Wearable sleep recording augmented by artificial intelligence for Alzheimer's disease screening

Affiliations

Wearable sleep recording augmented by artificial intelligence for Alzheimer's disease screening

Elisabeth R M Heremans et al. NPJ Aging. .

Abstract

The recent emergence of wearable devices will enable large scale remote brain monitoring. This study investigated whether multimodal wearable sleep recordings could help screening for Alzheimer's disease (AD). Measurements were acquired simultaneously from polysomnography and a wearable device, measuring electroencephalography (EEG) and accelerometry (ACM) in 67 elderly without cognitive symptoms and 35 AD patients. Sleep staging was performed using an AI model (SeqSleepNet), followed by feature extraction from hypnograms and physiological signals.
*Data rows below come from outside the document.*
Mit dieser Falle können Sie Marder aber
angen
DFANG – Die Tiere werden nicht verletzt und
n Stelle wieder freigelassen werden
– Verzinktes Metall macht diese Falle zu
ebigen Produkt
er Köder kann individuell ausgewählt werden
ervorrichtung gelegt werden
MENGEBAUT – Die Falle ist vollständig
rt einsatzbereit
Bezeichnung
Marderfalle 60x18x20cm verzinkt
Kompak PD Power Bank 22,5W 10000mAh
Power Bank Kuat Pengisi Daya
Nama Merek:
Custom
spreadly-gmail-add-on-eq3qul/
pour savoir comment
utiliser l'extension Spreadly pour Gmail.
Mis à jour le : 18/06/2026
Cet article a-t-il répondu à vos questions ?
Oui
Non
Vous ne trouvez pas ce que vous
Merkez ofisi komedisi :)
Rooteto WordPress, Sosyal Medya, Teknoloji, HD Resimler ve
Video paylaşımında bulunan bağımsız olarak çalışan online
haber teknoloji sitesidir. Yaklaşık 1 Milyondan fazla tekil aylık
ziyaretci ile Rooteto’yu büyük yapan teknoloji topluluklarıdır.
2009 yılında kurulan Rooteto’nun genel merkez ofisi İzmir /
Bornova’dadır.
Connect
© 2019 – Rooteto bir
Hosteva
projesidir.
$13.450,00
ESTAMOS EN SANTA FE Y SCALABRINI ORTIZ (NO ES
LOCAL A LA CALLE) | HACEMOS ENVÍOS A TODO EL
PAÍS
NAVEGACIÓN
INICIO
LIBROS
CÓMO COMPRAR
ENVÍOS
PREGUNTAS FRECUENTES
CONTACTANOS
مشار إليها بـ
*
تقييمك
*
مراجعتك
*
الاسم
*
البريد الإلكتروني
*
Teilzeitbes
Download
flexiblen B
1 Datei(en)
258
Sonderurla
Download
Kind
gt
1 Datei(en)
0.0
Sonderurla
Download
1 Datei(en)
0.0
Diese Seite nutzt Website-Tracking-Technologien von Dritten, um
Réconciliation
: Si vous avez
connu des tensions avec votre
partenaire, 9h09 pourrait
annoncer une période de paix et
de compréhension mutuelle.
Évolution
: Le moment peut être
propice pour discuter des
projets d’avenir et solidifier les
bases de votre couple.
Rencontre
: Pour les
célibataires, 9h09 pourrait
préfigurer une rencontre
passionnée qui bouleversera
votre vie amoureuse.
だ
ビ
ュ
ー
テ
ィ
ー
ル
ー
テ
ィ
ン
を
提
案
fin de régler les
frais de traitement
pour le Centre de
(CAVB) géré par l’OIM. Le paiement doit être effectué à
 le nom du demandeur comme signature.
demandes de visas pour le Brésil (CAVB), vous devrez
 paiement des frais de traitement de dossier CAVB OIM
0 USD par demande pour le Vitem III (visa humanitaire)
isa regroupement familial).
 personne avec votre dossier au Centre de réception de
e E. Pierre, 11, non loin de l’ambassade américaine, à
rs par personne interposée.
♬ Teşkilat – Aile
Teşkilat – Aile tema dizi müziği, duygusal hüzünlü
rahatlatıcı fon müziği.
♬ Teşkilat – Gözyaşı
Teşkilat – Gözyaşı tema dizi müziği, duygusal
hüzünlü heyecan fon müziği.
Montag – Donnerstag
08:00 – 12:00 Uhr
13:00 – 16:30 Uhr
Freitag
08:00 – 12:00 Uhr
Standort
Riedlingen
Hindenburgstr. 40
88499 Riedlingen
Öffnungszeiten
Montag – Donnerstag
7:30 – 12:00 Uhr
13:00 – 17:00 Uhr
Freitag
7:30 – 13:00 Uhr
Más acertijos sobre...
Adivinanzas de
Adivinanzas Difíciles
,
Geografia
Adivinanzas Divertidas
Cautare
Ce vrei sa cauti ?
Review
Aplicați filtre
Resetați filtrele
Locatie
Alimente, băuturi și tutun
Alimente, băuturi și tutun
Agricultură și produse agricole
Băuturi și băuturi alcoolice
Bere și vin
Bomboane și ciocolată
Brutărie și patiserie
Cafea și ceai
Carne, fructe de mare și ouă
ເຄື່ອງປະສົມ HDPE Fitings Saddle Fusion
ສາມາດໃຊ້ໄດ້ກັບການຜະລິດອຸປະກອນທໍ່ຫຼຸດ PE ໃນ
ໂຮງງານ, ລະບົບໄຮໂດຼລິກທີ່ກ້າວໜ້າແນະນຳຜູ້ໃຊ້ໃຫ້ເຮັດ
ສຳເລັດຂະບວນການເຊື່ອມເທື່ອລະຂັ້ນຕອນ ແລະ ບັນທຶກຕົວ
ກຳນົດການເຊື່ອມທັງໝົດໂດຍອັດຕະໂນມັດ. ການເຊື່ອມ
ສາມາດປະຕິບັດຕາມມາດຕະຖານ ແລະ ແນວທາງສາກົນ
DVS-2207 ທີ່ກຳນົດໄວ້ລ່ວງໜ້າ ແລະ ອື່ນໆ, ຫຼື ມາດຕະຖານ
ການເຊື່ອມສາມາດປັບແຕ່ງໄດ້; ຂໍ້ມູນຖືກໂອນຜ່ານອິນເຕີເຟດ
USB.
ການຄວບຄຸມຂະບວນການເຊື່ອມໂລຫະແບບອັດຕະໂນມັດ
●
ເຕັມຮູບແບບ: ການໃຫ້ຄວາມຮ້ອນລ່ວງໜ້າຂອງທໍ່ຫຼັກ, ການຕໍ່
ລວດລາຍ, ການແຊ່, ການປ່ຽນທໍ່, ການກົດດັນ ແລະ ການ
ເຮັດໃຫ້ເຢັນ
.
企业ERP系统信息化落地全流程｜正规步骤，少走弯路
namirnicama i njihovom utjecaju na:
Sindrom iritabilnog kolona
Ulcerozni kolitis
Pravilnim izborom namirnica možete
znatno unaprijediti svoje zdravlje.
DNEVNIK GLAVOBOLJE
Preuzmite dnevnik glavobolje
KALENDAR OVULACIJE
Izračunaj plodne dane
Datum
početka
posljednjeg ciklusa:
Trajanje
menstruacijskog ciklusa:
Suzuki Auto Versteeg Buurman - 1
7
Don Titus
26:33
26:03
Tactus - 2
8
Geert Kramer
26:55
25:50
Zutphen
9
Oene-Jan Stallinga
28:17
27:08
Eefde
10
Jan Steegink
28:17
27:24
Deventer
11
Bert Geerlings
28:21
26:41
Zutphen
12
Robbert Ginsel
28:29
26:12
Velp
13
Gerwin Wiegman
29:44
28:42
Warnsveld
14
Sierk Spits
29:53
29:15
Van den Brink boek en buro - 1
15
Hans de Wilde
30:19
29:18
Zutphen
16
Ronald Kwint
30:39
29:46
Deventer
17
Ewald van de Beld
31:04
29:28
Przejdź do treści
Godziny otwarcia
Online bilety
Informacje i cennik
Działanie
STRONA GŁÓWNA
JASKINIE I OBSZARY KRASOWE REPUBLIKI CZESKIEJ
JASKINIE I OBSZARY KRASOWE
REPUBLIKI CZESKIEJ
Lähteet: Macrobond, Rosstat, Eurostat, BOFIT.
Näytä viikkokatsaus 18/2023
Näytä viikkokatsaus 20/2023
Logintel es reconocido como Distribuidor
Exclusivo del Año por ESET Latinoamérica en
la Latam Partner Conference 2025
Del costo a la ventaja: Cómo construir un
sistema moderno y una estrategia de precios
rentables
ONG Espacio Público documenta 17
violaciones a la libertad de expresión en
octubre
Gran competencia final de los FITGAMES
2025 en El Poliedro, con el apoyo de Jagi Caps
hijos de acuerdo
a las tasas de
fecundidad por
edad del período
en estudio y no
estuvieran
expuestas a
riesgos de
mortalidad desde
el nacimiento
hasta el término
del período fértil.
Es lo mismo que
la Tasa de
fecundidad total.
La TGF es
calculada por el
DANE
Using these features, a multi-layer perceptron was trained for AD detection, with elastic net identifying key features. The wearable AD detection model achieved an accuracy of 0.90 (0.76 for prodromal AD). Single-channel EEG and ACM physiological features captured sufficient information for AD detection and outperformed the hypnogram features, highlighting these physiological features as promising discriminative markers for AD. We conclude that wearable sleep monitoring augmented by AI shows promise towards non-invasive screening for AD in the older population.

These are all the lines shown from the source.